The fact of, do you know everything that happened after you pass? Does your life really flash before your eyes?
We have all these made up ideas about what happens when you die, but none of us actually know.
We tell ourselves over and over again and convince ourselves of this imaginary truth.
But in all reality, we don’t really know.
Unless you’re really freaking and can have full out conversations with people that are already dead and have experienced it.
We use this method a lot in our life. We convince our brain and believe it to be true.
When really, it’s mainly just the fact that we want to know something. It makes us feel smart, and not clueless. We have so many mysteries in life and the scariest thing are all the possible outcomes of these situations.
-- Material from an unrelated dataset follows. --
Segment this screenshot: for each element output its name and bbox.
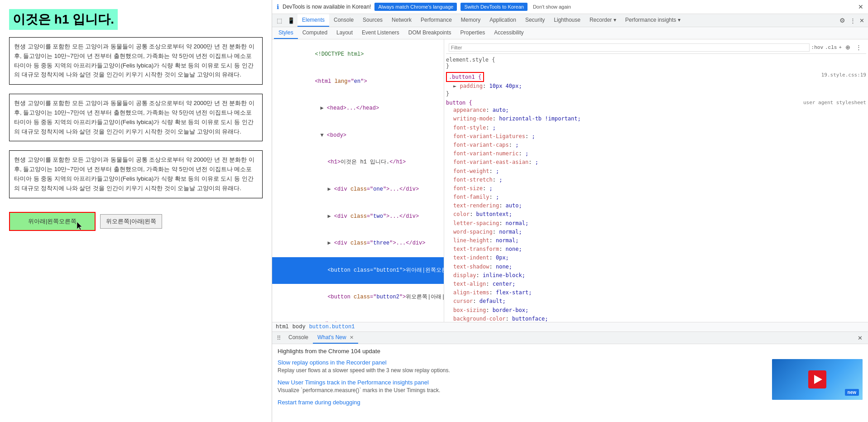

Therefore, we convince ourselves of what we think and hope will happen. To subconsciously ease our mind from going to the extreme negatives potentials.
I’m trying to make this as clear as can be so that you can try to understand, and that is why I am writing and saying the same thing over and over again.
I believe that we are pained by the things that have happened to us, struggling with the things we’re going though, and fearful of what may come to be.
Nothing in life is to be feared, it is only to be understood.
So, some make up other worlds of happiness and go there whenever they are stuck.
Although, some try to take this world, and make it into something it’s not.
Happiness, in this world, if it comes at all, comes incidentally. Make it the object of pursuit, and it leads us on a wild-goose chase, and it is never attained.
A Lovely Gift Called Death is basically getting you to realize this:
Once you die, you have no more questions, you have no made-up scenarios. Life is real with the Lord, complete and utter happiness, with no strings attached.